Efficient Zero-shot Inpainting with Decoupled Diffusion Guidance¶
Conference: ICLR 2026
OpenReview: https://openreview.net/forum?id=5F93RfQ12T
Code: https://github.com/YazidJanati/ding (Available)
Area: image generation / diffusion inpainting
Keywords: zero-shot inpainting, diffusion models, posterior sampling, decoupled guidance, low-NFE inference
TL;DR¶
This paper proposes DING (Decoupled INpainting Guidance), which decouples denoiser inputs from state variables in likelihood guidance to construct precisely samplable Gaussian posterior transitions, achieving faster, memory-efficient, and higher-quality zero-shot image inpainting without any task-specific fine-tuning.
Background & Motivation¶
Background: Diffusion models have become the mainstream solution for image inpainting, generally following two paths: training task-specific conditional diffusion models that take masks, prompts, and reference pixels as inputs, or utilizing zero-shot posterior sampling where a pre-trained diffusion model acts as a prior guided by observation likelihood during inference.

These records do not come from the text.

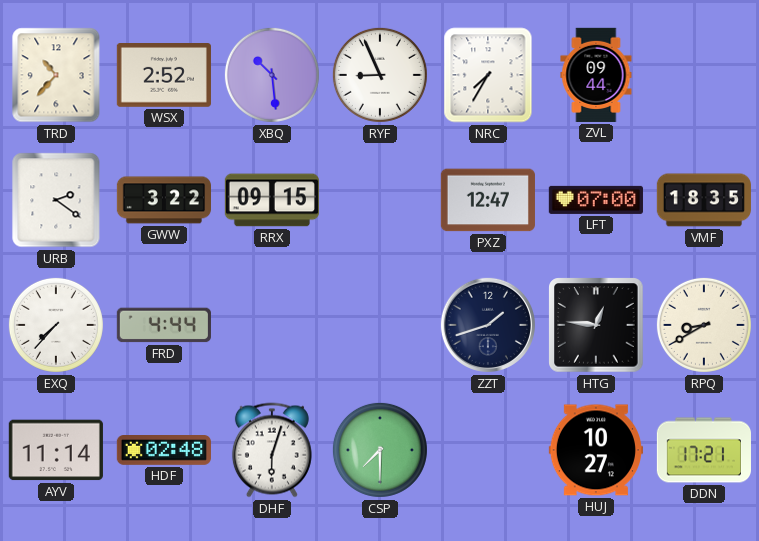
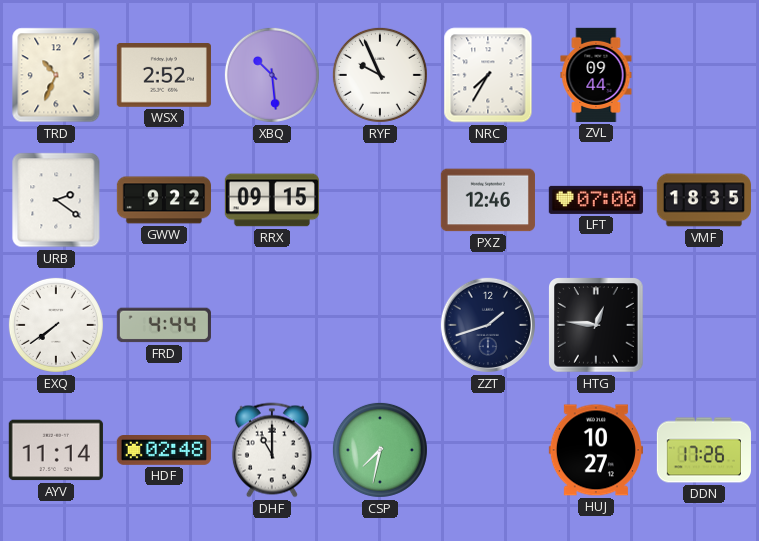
TRD: 10:37 -> 10:34
RYF: 8:56 -> 9:56
GWW: 3:22 -> 9:22
PXZ: 12:47 -> 12:46
EXQ: 7:37 -> 7:39
RPQ: 8:40 -> none
DHF: 6:03 -> 11:00
CSP: 7:30 -> 7:32
DDN: 17:21 -> 17:26
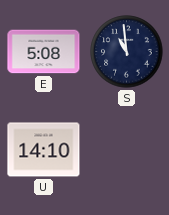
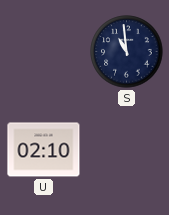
E: 5:08 -> none
U: 14:10 -> 02:10
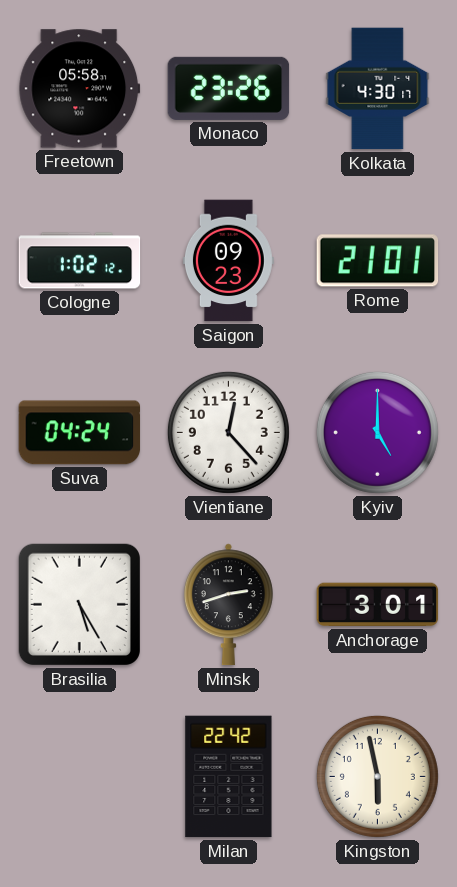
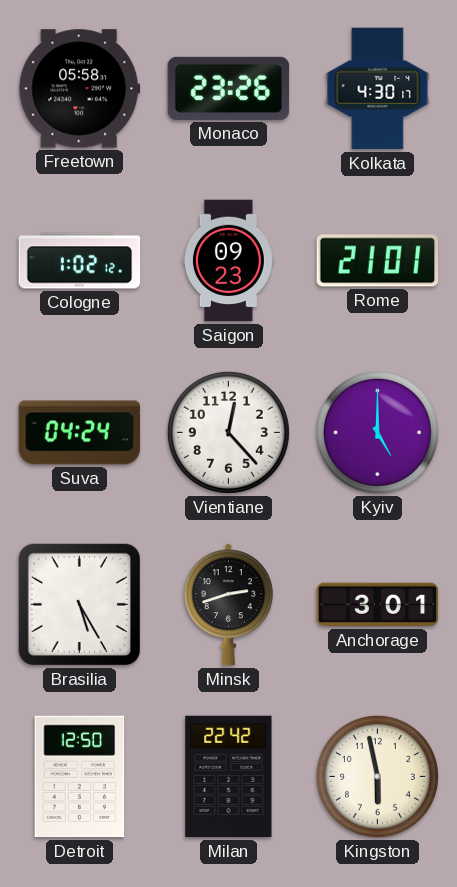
Detroit: none -> 12:50
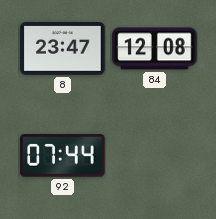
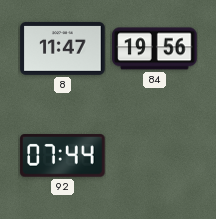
8: 23:47 -> 11:47
84: 12:08 -> 19:56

Limitations of Prior Work: The advantage of zero-shot approaches is that they do not require retraining for each task. however, current state-of-the-art methods rely on gradient guidance from surrogate likelihoods. This requires backpropagation or vector-Jacobian products (VJP) through the denoiser at every reverse step, leading to high memory and time overheads, particularly in high-resolution latent inpainting.
Key Challenge: Zero-shot methods offer low training costs but incur high gradient costs during inference; conversely, fine-tuned models are cheaper to run but require extremely high pre-training costs and lack flexibility for task transfer. The community lacks a middle ground that "retains zero-shot flexibility while minimizing inference complexity."
Goal: The authors aim to maintain the dual objectives of "observational consistency + perceptual quality" within the Bayesian posterior sampling framework while completely eliminating per-step VJP to enable deployment in low-NFE (Number of Function Evaluations) scenarios.
Key Insight: Instead of adding complexity to score approximations, the authors return to the posterior reverse transition itself. By modifying the likelihood approximation form, they restore the transition distribution to an analytical, directly samplable structure.
Core Idea: The essence of Decoupled Guidance is to replace the coupled relation in standard guidance—where the denoiser is fed the current state \(x_s\)—with an independent proxy variable \(z_s\). This rewrites the difficult-to-compute coupled posterior transition as a Gaussian mixture that can be precisely sampled in two stages.
Method¶
Overall Architecture¶
DING operates within the DDIM reverse sampling framework, taking a masked reference image and text prompts as input to produce an infilled image satisfying observational consistency. Unlike traditional zero-shot guidance, it no longer performs gradient backpropagation through the denoiser. Instead, it evaluates the denoiser at proxy samples drawn from the prior reverse transition, resulting in a closed-form posterior approximation.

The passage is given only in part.